Ten aanzien van de kennis van het christelijk geloof en de inhoudelijke overtuigingen heeft verweerder zich niet ten onrechte op het standpunt gesteld dat enige basale kennis voor een ieder gemakkelijk te vergaren is en dat eiser in algemene termen blijft steken over wat het geloof voor hem betekent.
5.5
Gelet op voorgaande heeft verweerder de bekering van eiser ongeloofwaardig mogen achten. De rechtbank ziet geen aanleiding voor het oordeel dat verweerder eiser aanvullend had moeten horen.
De rechtbank ziet evenmin aanleiding voor het oordeel dat eiser in Iran heeft te vrezen omdat hij als afvallige zal worden gezien. Verweerder heeft er daartoe terecht op gewezen dat de verklaringen van eiser over het afstappen van het geloof in samenhang bezien met het proces van bekering niet geloofwaardig is geacht. Ook heeft eiser niet aannemelijk gemaakt dat hij in Iran als afvallige bekend zal staan. Bovendien heeft eiser als niet-praktiserende islamiet nooit op enige wijze in de negatieve aandacht van de Iraanse autoriteiten gestaan.
5.6
Verweerder heeft zich verder op het standpunt gesteld dat uit het algemeen ambtsbericht over Iran niet blijkt dat in Iran sprake is van een onevenredige bestraffing van dienstplichtontduiking. Reeds gelet daarop is de omstandigheid dat eiser mogelijk voor zijn dienstplicht wordt opgeroepen geen reden voor het oordeel dat eiser bij terugkeer een reëel risico loopt op een behandeling die in strijd is met artikel 3 van het EVRM.
Ten aanzien van het betoog van eiser dat hij zou lijden aan PTSS en in aanmerking komt voor een verblijfsvergunning op grond van artikel 29 lid 1 onder b van de Vw wordt overwogen dat dit voor het eerst in beroep, en derhalve te laat, naar voren is gebracht. Bovendien heeft eiser niet aannemelijk gemaakt dat sprake is van een traumatische gebeurtenis die reden is geweest voor vertrek uit zijn land van herkomst. Het eerst in beroep overgelegde patiëntendossier vormt onvoldoende onderbouwing hiervan.
5.7
Voorts heeft verweerder zich terecht op het standpunt gesteld dat eiser niet in aanmerking komt voor een afgeleide asielvergunning op grond van artikel 29, tweede lid, aanhef en onder b, van de Vw. Uit het rapport Eerste Gehoor blijkt dat de moeder en broer van eiser al ruim drie met een verblijfsvergunning in Nederland verbleven voordat eiser asiel heeft aangevraagd. Eiser voldoet derhalve niet aan de voorwaarden dat hij gelijktijdig met hen Nederland is ingereisd, dan wel binnen drie maanden nadat zijn moeder en broer een verblijfsvergunning hebben verkregen is nagereisd.

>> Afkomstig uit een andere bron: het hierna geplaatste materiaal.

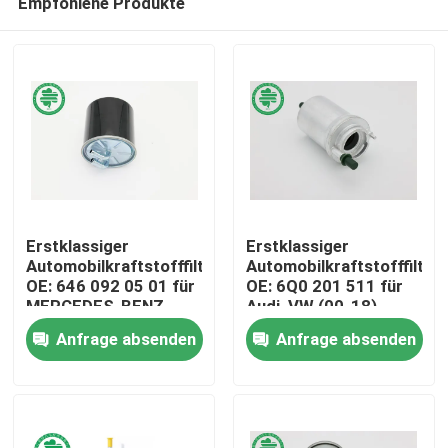
Empfohlene Produkte
Erstklassiger
Erstklassiger
Automobilkraftstofffilter
Automobilkraftstofffilter
OE: 646 092 05 01 für
OE: 6Q0 201 511 für
MERCEDES-BENZ,
Audi, VW (00-18),
Haus
SMART
SEAT
Anfrage absenden
Anfrage absenden
Produkte
Videos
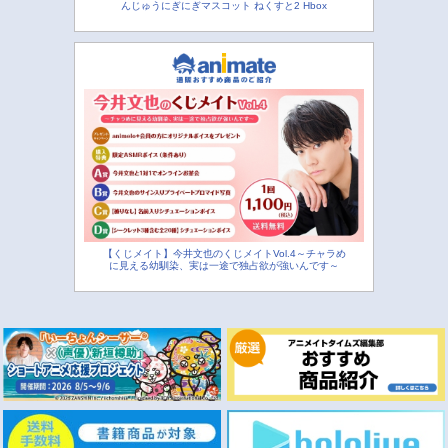
んじゅうにぎにぎマスコット ねくすと2 Hbox
【くじメイト】今井文也のくじメイトVol.4～チャラめ
に見える幼馴染、実は一途で独占欲が強いんです～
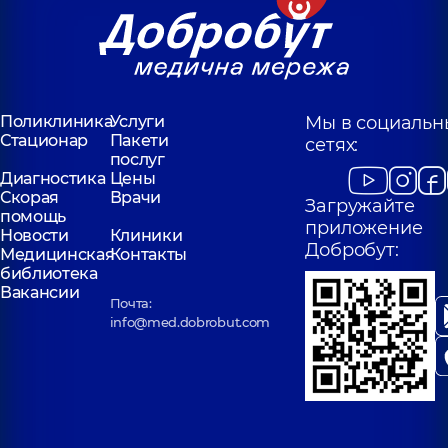
Поликлиника
Услуги
Мы в социальн
Стационар
Пакети
сетях:
послуг
Диагностика
Цены
Скорая
Врачи
Загружайте
помощь
приложение
Новости
Клиники
Добробут:
Медицинская
Контакты
библиотека
Вакансии
Почта:
info@med.dobrobut.com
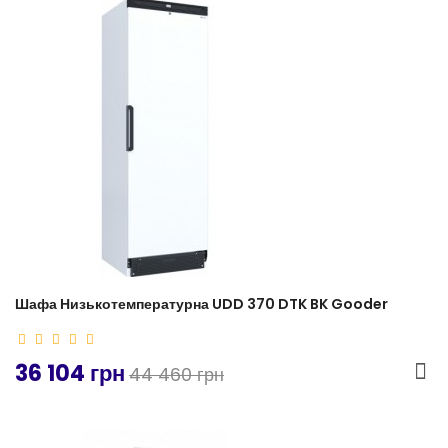
-19%
Шафа Низькотемпературна UDD 370 DTK BK Gooder
36 104 грн
44 460 грн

Voorts blijkt uit het voornemen en het bestreden besluit, anders dan eiser heeft betoogd, dat verweerder ambtshalve heeft beoordeeld of eiser in aanmerking komt voor een reguliere verblijfsvergunning op grond van artikel 8 van het EVRM. Verweerder heeft zich terecht op het standpunt gesteld dat niet is gebleken dat er sprake is van een meer dan gebruikelijke afhankelijkheidsrelatie tussen eiser en zijn in Nederland verblijvende familie.

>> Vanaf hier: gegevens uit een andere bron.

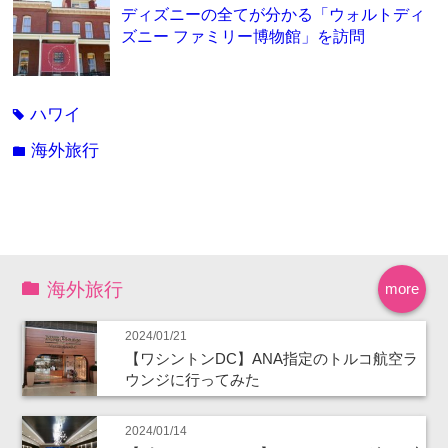
ディズニーの全てが分かる「ウォルトディ
ズニー ファミリー博物館」を訪問
ハワイ
tag
海外旅行
folder
海外旅行
more
2024/01/21
【ワシントンDC】ANA指定のトルコ航空ラ
ウンジに行ってみた
2024/01/14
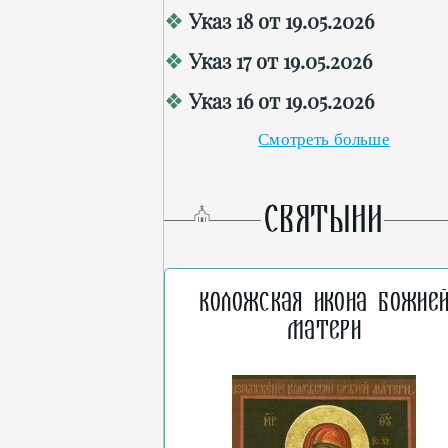
Указ 18 от 19.05.2026
Указ 17 от 19.05.2026
Указ 16 от 19.05.2026
Смотреть больше
СВЯТЫНИ
Коложская икона Божие
Матери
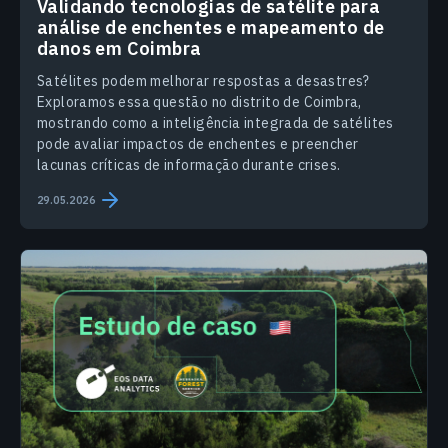
Validando tecnologias de satélite para
análise de enchentes e mapeamento de
danos em Coimbra
Satélites podem melhorar respostas a desastres?
Exploramos essa questão no distrito de Coimbra,
mostrando como a inteligência integrada de satélites
pode avaliar impactos de enchentes e preencher
lacunas críticas de informação durante crises.
29.05.2026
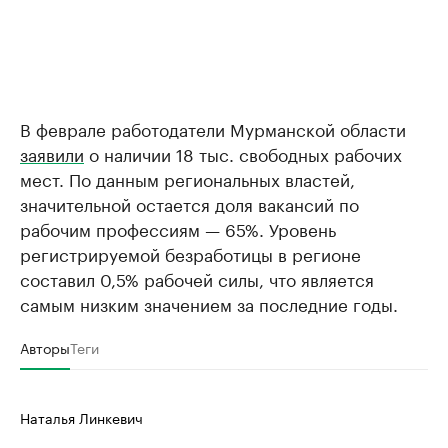
В феврале работодатели Мурманской области
заявили
о наличии 18 тыс. свободных рабочих
мест. По данным региональных властей,
значительной остается доля вакансий по
рабочим профессиям — 65%. Уровень
регистрируемой безработицы в регионе
составил 0,5% рабочей силы, что является
самым низким значением за последние годы.
Авторы
Теги
Наталья Линкевич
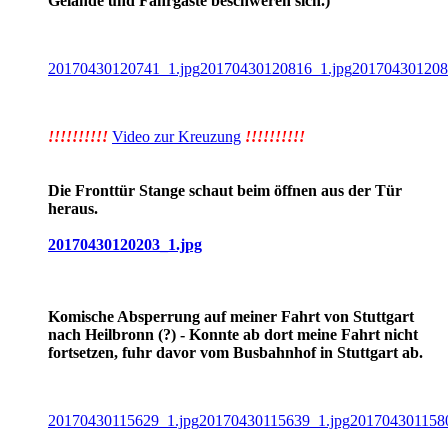
Gelände und Fahrgäste beschweren sich.)
20170430120741_1.jpg
20170430120816_1.jpg
201704301208
!!!!!!!!!!
Video zur Kreuzung
!!!!!!!!!!
Die Fronttür Stange schaut beim öffnen aus der Tür
heraus.
20170430120203_1.jpg
Komische Absperrung auf meiner Fahrt von Stuttgart
nach Heilbronn (?) - Konnte ab dort meine Fahrt nicht
fortsetzen, fuhr davor vom Busbahnhof in Stuttgart ab.
20170430115629_1.jpg
20170430115639_1.jpg
201704301158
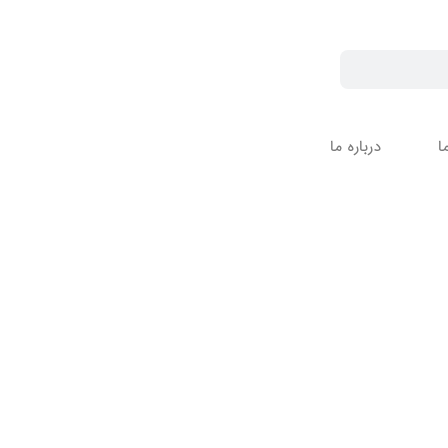
ا
درباره ما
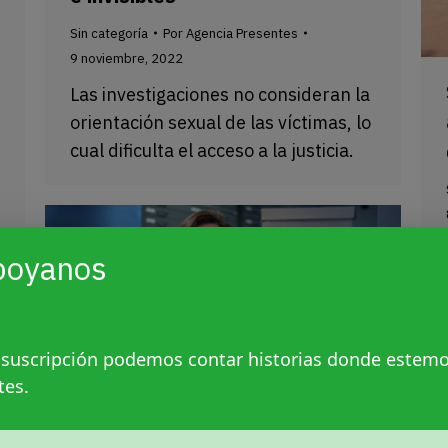
Sin categoría
Por
Agencia Presentes
9 noviembre, 2022
Las investigaciones no consideran la
orientación sexual de las víctimas, lo
cual dificulta el acceso a la justicia.
poyanos
 suscripción podemos contar historias donde estem
tes.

6. Het beroep is ongegrond.
7. Voor een proceskostenveroordeling bestaat geen aanleiding.

Beslissing

De rechtbank verklaart het beroep ongegrond.

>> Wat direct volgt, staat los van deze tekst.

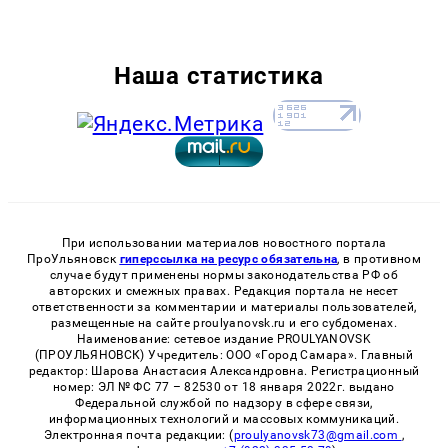
Наша статистика
При использовании материалов новостного портала
ПроУльяновск
гиперссылка на ресурс обязательна
, в противном
случае будут применены нормы законодательства РФ об
авторских и смежных правах. Редакция портала не несет
ответственности за комментарии и материалы пользователей,
размещенные на сайте proulyanovsk.ru и его субдоменах.
Наименование: сетевое издание PROULYANOVSK
(ПРОУЛЬЯНОВСК) Учредитель: ООО «Город Самара». Главный
редактор: Шарова Анастасия Александровна. Регистрационный
номер: ЭЛ № ФС 77 – 82530 от 18 января 2022г. выдано
Федеральной службой по надзору в сфере связи,
информационных технологий и массовых коммуникаций.
Электронная почта редакции: (
proulyanovsk73@gmail.com
,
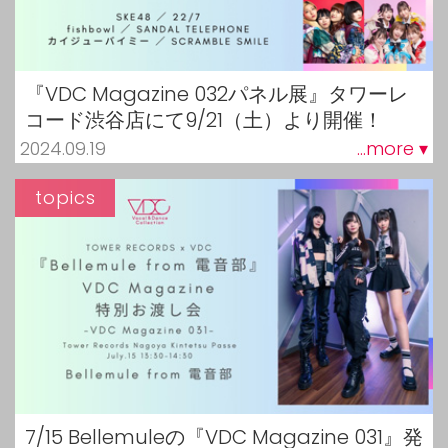
『VDC Magazine 032パネル展』タワーレ
コード渋谷店にて9/21（土）より開催！
2024.09.19
...more ▾
topics
7/15 Bellemuleの『VDC Magazine 031』発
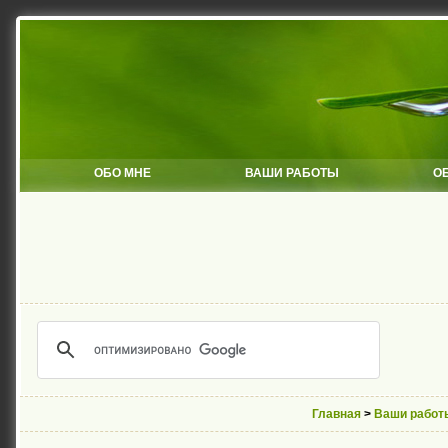
ОБО МНЕ
ВАШИ РАБОТЫ
О
Главная
>
Ваши работ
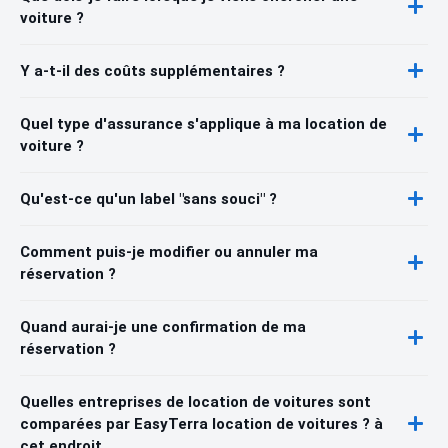
voiture ?
Y a-t-il des coûts supplémentaires ?
Quel type d'assurance s'applique à ma location de
voiture ?
Qu'est-ce qu'un label "sans souci" ?
Comment puis-je modifier ou annuler ma
réservation ?
Quand aurai-je une confirmation de ma
réservation ?
Quelles entreprises de location de voitures sont
comparées par EasyTerra location de voitures ? à
cet endroit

Deze uitspraak is gedaan door mr. M.M. Meijers, rechter, in aanwezigheid van mr. A. Nobel, griffier. De beslissing is in het openbaar uitgesproken op 23 april 2018.

Rechtsmiddel

Tegen deze uitspraak kan binnen vier weken na de dag van verzending daarvan hoger beroep worden ingesteld bij de Afdeling bestuursrechtspraak van de Raad van State. Als hoger beroep is ingesteld, kan bij de voorzieningenrechter van de hogerberoepsrechter worden verzocht om het treffen van een voorlopige voorziening.